> _Task brief_
On every line of the listing, check for "Google"; copy the lines that have it.

----- Supplied data

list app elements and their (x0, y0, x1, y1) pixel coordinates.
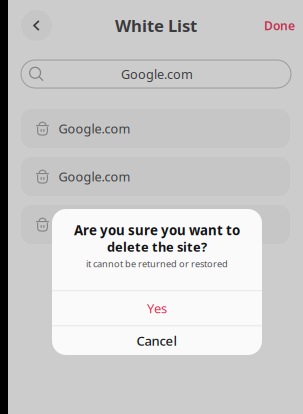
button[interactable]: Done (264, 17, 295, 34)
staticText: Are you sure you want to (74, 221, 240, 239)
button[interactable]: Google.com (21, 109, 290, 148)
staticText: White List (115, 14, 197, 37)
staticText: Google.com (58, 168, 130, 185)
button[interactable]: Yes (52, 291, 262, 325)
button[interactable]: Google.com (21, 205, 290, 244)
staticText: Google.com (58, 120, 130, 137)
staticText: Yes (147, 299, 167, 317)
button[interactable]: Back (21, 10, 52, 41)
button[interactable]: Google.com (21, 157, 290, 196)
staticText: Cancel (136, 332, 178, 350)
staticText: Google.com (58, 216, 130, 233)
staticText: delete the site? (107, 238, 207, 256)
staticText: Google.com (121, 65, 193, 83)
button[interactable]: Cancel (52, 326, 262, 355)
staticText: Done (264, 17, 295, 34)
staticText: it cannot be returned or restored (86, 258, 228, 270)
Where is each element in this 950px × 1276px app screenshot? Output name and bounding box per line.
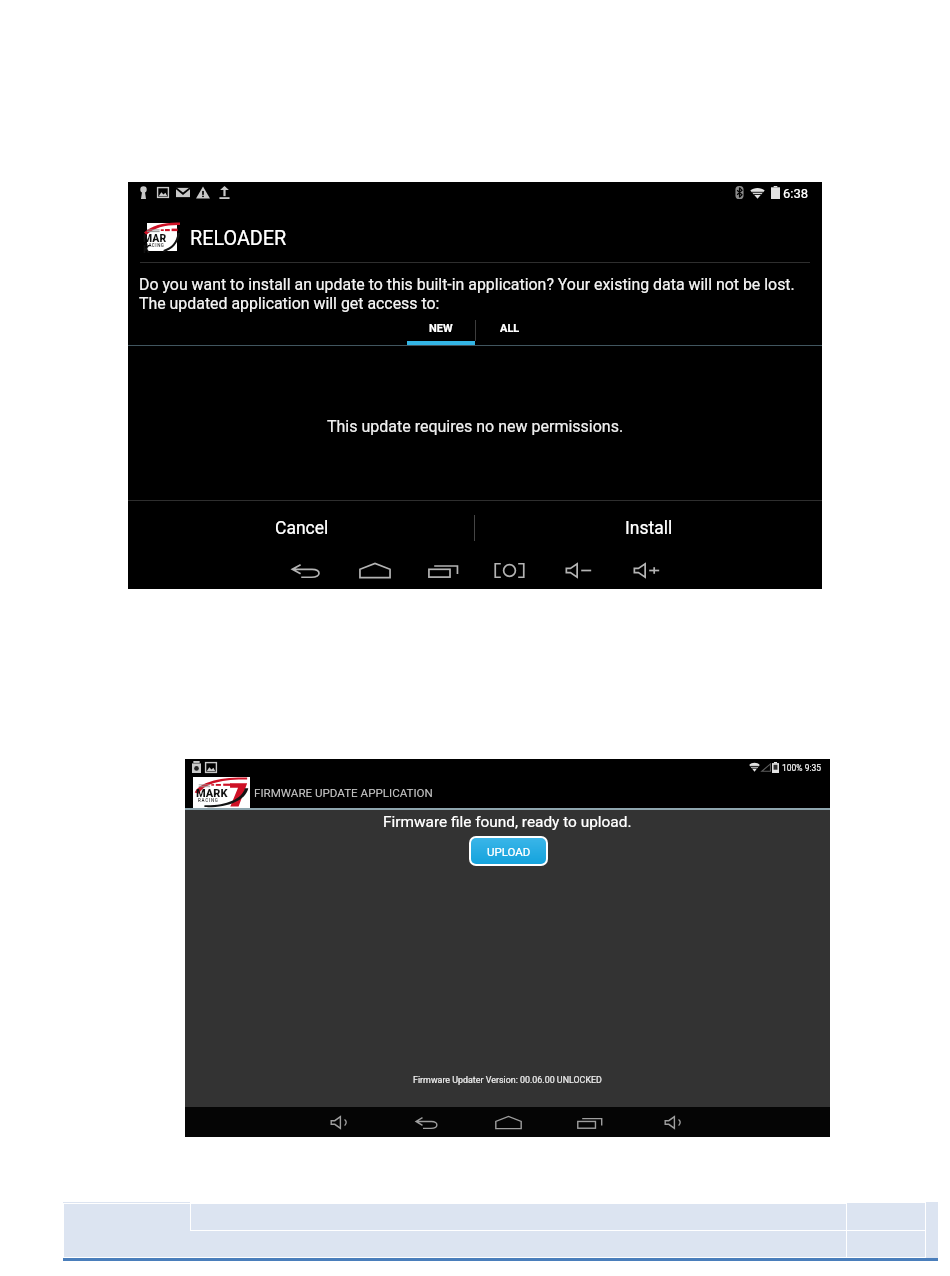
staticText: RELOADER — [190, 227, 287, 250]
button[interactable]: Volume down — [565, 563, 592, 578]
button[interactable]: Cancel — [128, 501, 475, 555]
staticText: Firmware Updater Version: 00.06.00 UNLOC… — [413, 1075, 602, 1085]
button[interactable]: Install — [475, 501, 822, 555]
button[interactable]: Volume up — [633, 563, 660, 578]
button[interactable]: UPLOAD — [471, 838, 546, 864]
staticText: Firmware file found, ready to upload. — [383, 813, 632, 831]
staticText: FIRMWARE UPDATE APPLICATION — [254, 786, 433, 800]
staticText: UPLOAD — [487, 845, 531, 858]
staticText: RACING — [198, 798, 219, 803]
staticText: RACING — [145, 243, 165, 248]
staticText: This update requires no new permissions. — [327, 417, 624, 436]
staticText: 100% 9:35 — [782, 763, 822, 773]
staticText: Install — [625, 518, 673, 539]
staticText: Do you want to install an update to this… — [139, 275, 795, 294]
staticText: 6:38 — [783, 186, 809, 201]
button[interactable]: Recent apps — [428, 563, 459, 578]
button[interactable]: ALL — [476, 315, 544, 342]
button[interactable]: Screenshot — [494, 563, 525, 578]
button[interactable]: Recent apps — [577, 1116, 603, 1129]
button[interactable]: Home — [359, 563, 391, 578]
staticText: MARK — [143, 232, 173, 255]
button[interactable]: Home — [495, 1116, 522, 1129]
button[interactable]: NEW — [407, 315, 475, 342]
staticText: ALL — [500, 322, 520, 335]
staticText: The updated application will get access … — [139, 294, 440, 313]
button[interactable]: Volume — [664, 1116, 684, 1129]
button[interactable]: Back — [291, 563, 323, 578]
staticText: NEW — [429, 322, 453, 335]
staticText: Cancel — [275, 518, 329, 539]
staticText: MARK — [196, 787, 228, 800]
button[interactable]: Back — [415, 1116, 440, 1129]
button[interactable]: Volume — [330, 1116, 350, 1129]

----------
----- Supplied data

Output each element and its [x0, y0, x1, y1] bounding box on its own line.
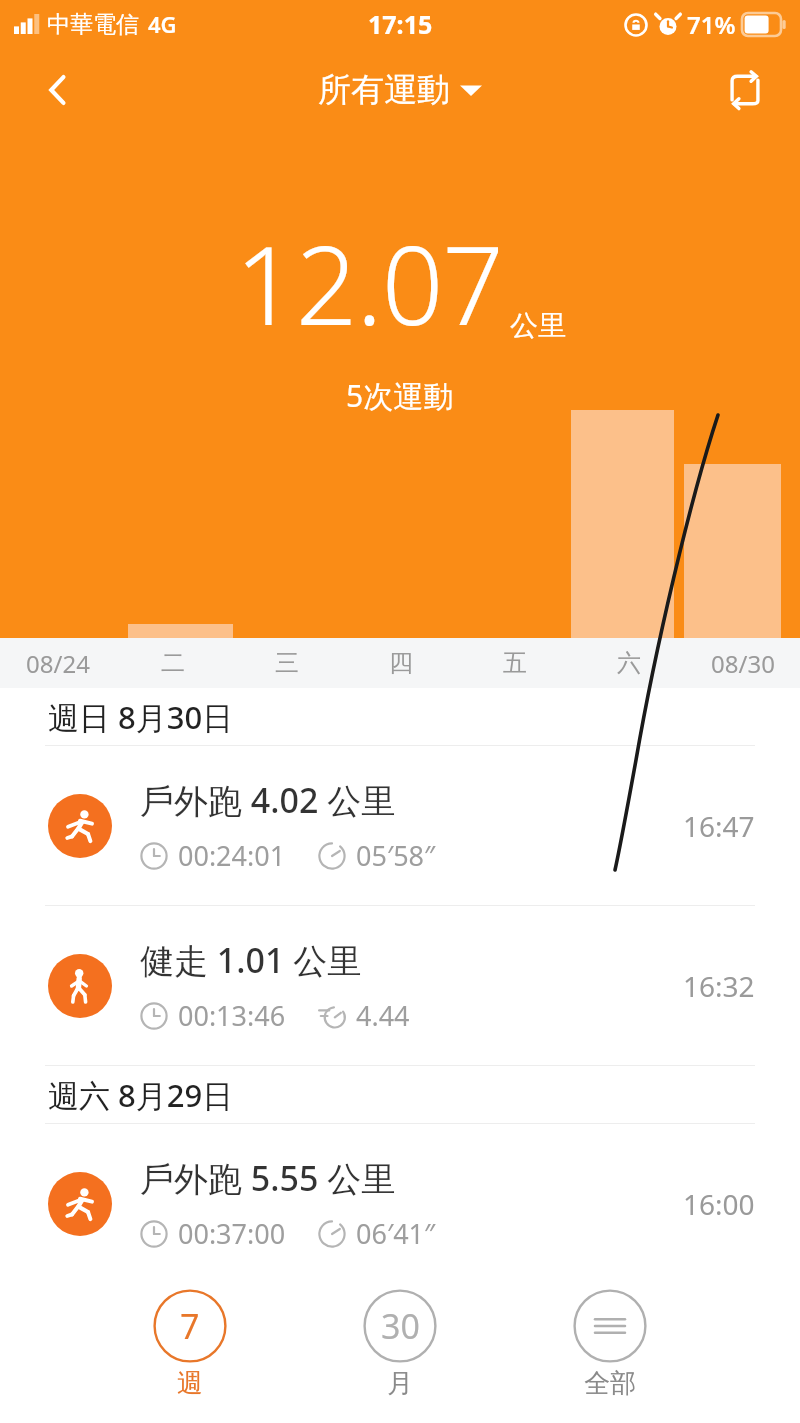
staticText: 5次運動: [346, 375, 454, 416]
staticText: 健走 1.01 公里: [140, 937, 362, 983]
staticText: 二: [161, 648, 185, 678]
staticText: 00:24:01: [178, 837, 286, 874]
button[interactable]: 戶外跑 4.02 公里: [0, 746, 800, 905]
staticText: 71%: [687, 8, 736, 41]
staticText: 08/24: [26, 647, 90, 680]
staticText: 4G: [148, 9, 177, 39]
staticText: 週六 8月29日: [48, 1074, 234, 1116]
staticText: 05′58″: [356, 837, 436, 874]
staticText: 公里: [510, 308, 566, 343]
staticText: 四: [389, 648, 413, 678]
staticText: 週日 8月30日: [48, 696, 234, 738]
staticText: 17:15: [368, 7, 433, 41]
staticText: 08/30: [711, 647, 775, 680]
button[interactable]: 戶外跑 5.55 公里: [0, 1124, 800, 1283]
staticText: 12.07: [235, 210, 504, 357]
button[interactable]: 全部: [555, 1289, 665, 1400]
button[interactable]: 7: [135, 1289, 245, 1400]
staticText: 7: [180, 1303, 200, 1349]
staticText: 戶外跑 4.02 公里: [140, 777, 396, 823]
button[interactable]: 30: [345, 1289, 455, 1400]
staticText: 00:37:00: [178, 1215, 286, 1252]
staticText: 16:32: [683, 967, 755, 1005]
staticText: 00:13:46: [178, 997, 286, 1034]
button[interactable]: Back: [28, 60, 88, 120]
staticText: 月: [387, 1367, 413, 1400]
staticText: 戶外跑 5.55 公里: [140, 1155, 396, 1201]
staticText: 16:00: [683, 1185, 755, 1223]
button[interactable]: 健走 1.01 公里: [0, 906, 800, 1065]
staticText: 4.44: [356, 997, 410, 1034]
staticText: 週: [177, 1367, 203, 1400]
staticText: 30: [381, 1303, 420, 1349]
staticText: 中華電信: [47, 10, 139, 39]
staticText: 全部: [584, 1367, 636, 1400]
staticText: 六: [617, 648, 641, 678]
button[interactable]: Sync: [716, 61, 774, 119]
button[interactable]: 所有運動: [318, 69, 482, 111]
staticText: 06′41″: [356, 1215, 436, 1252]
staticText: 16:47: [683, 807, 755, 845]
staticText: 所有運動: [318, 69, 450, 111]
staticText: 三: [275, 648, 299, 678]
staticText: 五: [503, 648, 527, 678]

----------

> _Written solution_
button[interactable]: Google.com (21, 109, 290, 148)
staticText: Google.com (58, 168, 130, 185)
button[interactable]: Google.com (21, 205, 290, 244)
staticText: Google.com (58, 120, 130, 137)
button[interactable]: Google.com (21, 157, 290, 196)
staticText: Google.com (58, 216, 130, 233)
staticText: Google.com (121, 65, 193, 83)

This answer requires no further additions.